Dakota by Gwen Florio narrated by, Caroline Shaffer


Available in House and on Library2Go in audio this review is of the audiobook.

Dakota by Gwen Florio narrated by, Caroline Shaffer 

I should start off by saying that I am a North Dakotan, I live here,  my family lives here, my parents were raised here, so my perspective on this may be different than others.

This was a good mystery and it kept me guessing right up to the reveal. Lola is a reporter who decided to go after a story even though her Montana newspaper and Sheriff boyfriend Charlie tell her not to. She finds herself in the North Dakota Oil patch where the men outnumber the women by a huge percentage and finds herself hip deep in all sorts of trouble. She’s on the hunt for a killer of a young girl and maybe even more girls,  when she puts it together that many women from the Blackfoot Reservation in Magpie, Montana are going to the patch to work and that work ends up being  dancing or prostitution but they are ending up dead, not rich like they were hoping.
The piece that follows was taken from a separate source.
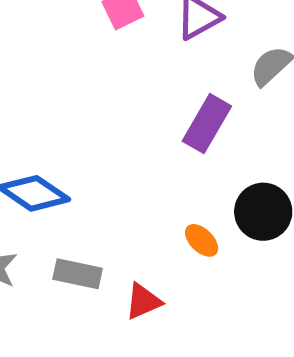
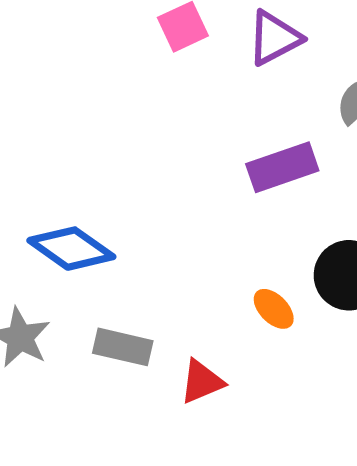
purple rectangle: (207, 124) -> (282, 167), turned 40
She takes it upon herself to find the answers and it puts her in danger.

I liked the character of Lola she’s scrappy and fearless, of course that fearlessness gets her in trouble as she dives feet first into a story that is much bigger than she ever expected. I liked this book well enough that I plan to read Florio’s first book Montana and I look forward to reading  more of Lola’s adventure’s especially after the ending of this one I am curious how she will deal with that going forward.
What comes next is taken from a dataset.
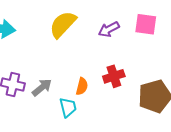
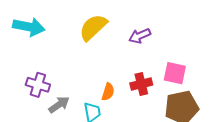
pink square: (146, 24) -> (175, 73), moved
gray arrow: (42, 87) -> (59, 105), moved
The author also does a good job of respecting the Native Americans while honoring their culture. Also the descriptions of the man camps and the bars near them were pretty spot on.

I wish the narrator, Caroline Shaffer, hadn’t used the movie Fargo to learn a North Dakota accent. The character of Charlotte sounds just like the lady cop on the movie/tv show Fargo, and that annoyed me to no end. Her Native American accents were a little better and the main character was good because she wasn’t from North Dakota. Also The Bakken is pronounced Bahkken (like Bah humbug). It wasn’t that the narrator was bad I liked her narration except when she was doing her Fargo impressions. So I would listen to this new to me narrator again as long as the book wasn’t set in my home state!

This story looks at the gritty underbelly of the Bakken Oil Patch in North Dakota it involves prostitution and human trafficking and it may seem like fiction but unfortunately it is a true consequence of the major influx of people coming to ND to work, the crime rate in ND has gone up considerably and there are a lot of murders and crime on the west end of our state.

One thing that bothered me was, Thor saying this is Dakota, I have never heard anyone from North Dakota call it just Dakota because we need to make the distinction that we are North Dakota Not South Dakota.

3 ½ Stars


I received a copy of this book from the publisher & Librarything however I did end up checking out the audiobook from my library.